> Load-sensitivity is one “smart” approach. The idea is that you keep track of the load on each shard, and selectively route traffic to the lightly-loaded ones and away from the busy ones. Simplest thing is, if you have some sort of load metric, always pick the shard with the lowest value.
Gotta be super careful with this one. We did this at reddit and it bit us bad. The problem was as soon as the load on a machine went down it got pounded with new requests and the load shot up, but it takes a few seconds for the load number to react to all the new requests. So we saw really bad see-saw affect.
We had to add extra logic to mark how long a machine had beed at a certain load and also randomly send requests to slightly more loaded machines to keep things even.
The moral of the story here is make sure you pick a metric that reacts to the change in request rate as quickly as your request rate changes!
Adding hysteresis definitely helps to stabilize issues like this. Using rolling windows or exponentially decayed weighting has worked out well in my experience. In general, it seems like load based routing can be quite perfidious if you get the heuristic for “load” wrong.
I worked on a system that used total connections as our heuristic, measured by the load balancer. The problem we experienced was that some failure scenarios could cause requests to fail quickly compared to normal traffic. In effect what would happen is that a host would go into a bad state, start failing requests with a lower latency than normal traffic causing the load balancer to route an increasing amount of traffic to the bad host. This happened because the load balancer was only capable of measuring connections and didn’t discriminate between good/bad responses.
We ended up injecting fake latency into bad responses at the application layer which worked to prevent this sort of “black hole” effect.
Xerox Grapevine experienced this in 1983. Servers that had free disk space for messages in a congested cluster would announce this, and other nodes would swarm and relocate objects there and you'd get oscillation.
> The moral of the story here is make sure you pick a metric that reacts to the change in request rate as quickly as your request rate changes!
The key things are that you don't react to changes in the metric faster than the metric can move (be appropriately damped), and that you react to the metric "smoothly" (e.g. pick a random server where the odds to get a specific server vary with the loading metric, like you mention).
As others say, it's fundamentally a controls problem... a controls problem where there are many, many actuators and the delay/phase shift is relatively unpredictable. Making things easy for the control system by making reaction smooth and the system overall react slowly (overdamped) is important.

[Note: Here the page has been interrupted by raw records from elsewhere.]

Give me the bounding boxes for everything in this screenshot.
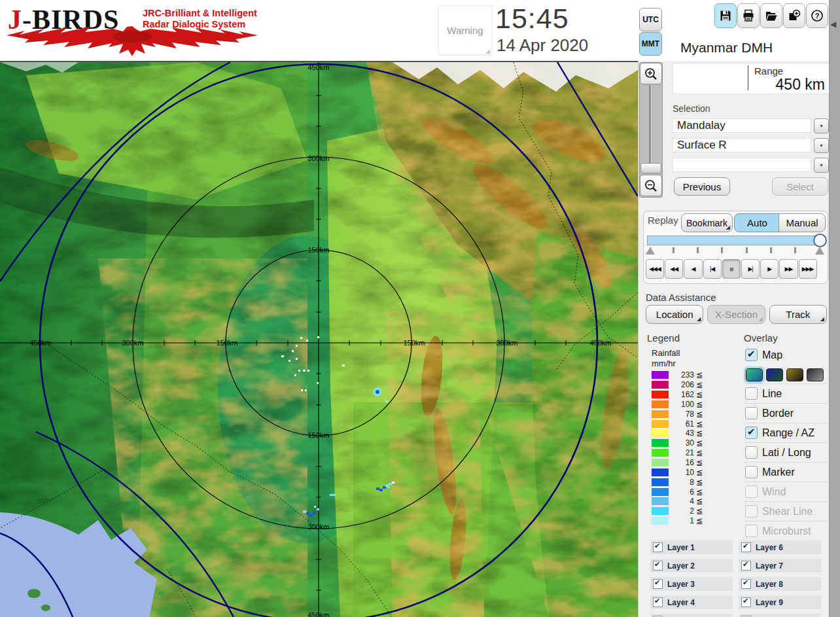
warning-box[interactable]: Warning ◢ <box>438 5 492 55</box>
site-dropdown[interactable]: Mandalay <box>673 118 811 133</box>
checkbox[interactable] <box>745 505 758 518</box>
checkbox[interactable] <box>741 579 751 589</box>
slider-start-marker[interactable] <box>646 247 655 255</box>
map-style-swatch[interactable] <box>766 368 783 381</box>
checkbox[interactable] <box>745 525 758 537</box>
product-dropdown[interactable]: Surface R <box>673 138 811 152</box>
playback-button[interactable]: ▶ <box>760 259 779 279</box>
checkbox[interactable] <box>745 466 758 478</box>
layer-row[interactable]: Layer 9 <box>739 595 821 609</box>
overlay-item[interactable]: Range / AZ <box>745 423 828 442</box>
checkbox[interactable] <box>653 597 663 607</box>
warning-label: Warning <box>447 25 483 36</box>
playback-button[interactable]: ▶| <box>741 259 760 279</box>
layer-row[interactable]: Layer 2 <box>650 559 733 573</box>
checkbox[interactable] <box>741 597 751 607</box>
overlay-item[interactable]: Border <box>745 403 828 423</box>
layer-row[interactable]: Layer 4 <box>650 595 733 609</box>
manual-mode-button[interactable]: Manual <box>779 213 826 232</box>
overlay-item[interactable]: Microburst <box>745 521 828 540</box>
layer-row[interactable]: Layer 1 <box>650 540 733 554</box>
lte-symbol: ≦ <box>696 468 703 477</box>
mmt-button[interactable]: MMT <box>639 32 662 56</box>
zoom-slider-handle[interactable] <box>640 163 661 173</box>
zoom-out-button[interactable] <box>640 175 662 196</box>
overlay-item[interactable]: Line <box>745 383 828 403</box>
lte-symbol: ≦ <box>696 370 703 379</box>
replay-slider-track[interactable] <box>647 236 825 245</box>
zoom-in-button[interactable] <box>640 63 662 84</box>
product-dropdown-button[interactable]: ▼ <box>814 138 829 153</box>
panel-collapse-strip[interactable] <box>829 0 840 617</box>
bookmark-button[interactable]: Bookmark◢ <box>681 213 733 232</box>
map-style-swatch[interactable] <box>786 368 803 381</box>
save-icon <box>719 9 732 22</box>
layer-row[interactable]: Layer 6 <box>739 540 821 554</box>
layer-column-left: Layer 1 Layer 2 Layer 3 Layer 4 Layer 5 <box>650 540 733 617</box>
slider-end-marker[interactable] <box>815 247 824 255</box>
layer-row[interactable]: Layer 5 <box>650 614 733 617</box>
overlay-item[interactable]: Lati / Long <box>745 442 828 462</box>
overlay-item[interactable]: Marker <box>745 462 828 482</box>
save-button[interactable] <box>714 3 737 28</box>
corner-mark-icon: ◢ <box>726 224 730 230</box>
layer-row[interactable]: Layer 8 <box>739 577 821 591</box>
checkbox[interactable] <box>653 579 663 589</box>
data-assistance-button[interactable]: Track◢ <box>769 305 827 324</box>
help-button[interactable]: ? <box>806 3 828 28</box>
legend-color-swatch <box>652 517 669 525</box>
checkbox[interactable] <box>653 542 663 552</box>
playback-button[interactable]: ◀◀◀ <box>646 259 664 279</box>
replay-slider-handle[interactable] <box>813 234 827 247</box>
select-button[interactable]: Select <box>772 177 828 196</box>
lte-symbol: ≦ <box>696 516 703 525</box>
lte-symbol: ≦ <box>696 448 703 457</box>
data-assistance-button[interactable]: Location◢ <box>646 305 703 324</box>
collapse-arrow-icon[interactable]: ◀ <box>830 20 836 29</box>
data-assistance-buttons: Location◢X-Section◢Track◢ <box>646 305 827 324</box>
map-style-swatch[interactable] <box>746 368 763 381</box>
lte-symbol: ≦ <box>696 478 703 487</box>
checkbox[interactable] <box>745 349 758 361</box>
playback-button[interactable]: |◀ <box>703 259 722 279</box>
checkbox[interactable] <box>745 485 758 498</box>
layer-row[interactable]: Layer 3 <box>650 577 733 591</box>
export-image-button[interactable] <box>783 3 805 28</box>
option-dropdown[interactable] <box>673 158 811 172</box>
playback-button[interactable]: ◀◀ <box>665 259 683 279</box>
site-dropdown-button[interactable]: ▼ <box>814 118 829 133</box>
open-file-button[interactable] <box>760 3 782 28</box>
legend-label: Legend <box>647 332 680 344</box>
print-button[interactable] <box>737 3 760 28</box>
checkbox[interactable] <box>653 561 663 571</box>
terrain-map-image <box>0 62 638 617</box>
zoom-slider-track[interactable] <box>649 85 652 164</box>
data-assistance-button[interactable]: X-Section◢ <box>707 305 765 324</box>
auto-mode-button[interactable]: Auto <box>734 213 780 232</box>
playback-button[interactable]: ▶▶▶ <box>799 259 817 279</box>
checkbox[interactable] <box>745 446 758 459</box>
legend-row: 206 ≦ <box>652 380 710 390</box>
playback-button[interactable]: ◀ <box>684 259 702 279</box>
checkbox[interactable] <box>745 387 758 400</box>
option-dropdown-button[interactable]: ▼ <box>814 158 829 173</box>
playback-button[interactable]: ▶▶ <box>779 259 797 279</box>
playback-button[interactable]: ■ <box>722 259 741 279</box>
legend-color-swatch <box>652 420 669 428</box>
overlay-item[interactable]: Shear Line <box>745 501 828 521</box>
ring-label: 150km <box>403 339 425 347</box>
checkbox[interactable] <box>745 407 758 419</box>
map-style-swatch[interactable] <box>807 368 824 381</box>
checkbox[interactable] <box>745 427 758 439</box>
radar-map[interactable]: 450km 300km 150km 150km 300km 450km 450k… <box>0 61 638 617</box>
layer-row[interactable]: Layer 10 <box>739 614 821 617</box>
overlay-item[interactable]: Wind <box>745 482 828 501</box>
layer-row[interactable]: Layer 7 <box>739 559 821 573</box>
previous-button[interactable]: Previous <box>674 177 730 196</box>
lte-symbol: ≦ <box>696 487 703 497</box>
checkbox[interactable] <box>741 542 751 552</box>
utc-button[interactable]: UTC <box>639 8 662 31</box>
playback-controls: ◀◀◀◀◀◀|◀■▶|▶▶▶▶▶▶ <box>646 259 824 279</box>
checkbox[interactable] <box>741 561 751 571</box>
overlay-item[interactable]: Map <box>745 345 828 364</box>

That reminds me of a series of blogposts a while back about "the power of two choices", where you randomly pick/sample two nodes and pick the one with the least contention.
The claim is that it results in pretty decent behavior under load while avoiding some problems caused by delayed information.
I worked for a major cloud service a few years back, and got a wonderful introduction in to how loadbalancers are, for the most part, somewhat awful.
They work better when it's just one in front of a fleet of servers, and so have the total picture of what is going on, but of course that's quite the bottleneck. So you get two LBs, or more, and they each only have their notion of what the back end fleet is doing. There's no standard feedback mechanism to them at all.
Some offer approaches like measuring response time, but that doesn't work so great as soon as you consider APIs where no two requests perform the same. Was it a fast request that got answered slowly (back-end overloaded?), or a slow request that got answered quickly (back-end bored?). Who knows.
For the service I was working on a few years ago, no two requests are the same by any stretch of the imagination, even for the same API call, and came with a variation on request size, and computational power required to process them.
As you'd expect, traditional loadbalancer behaviour actually handled about things to an okay degree probably 90% of the time. That 10% was a real killer though.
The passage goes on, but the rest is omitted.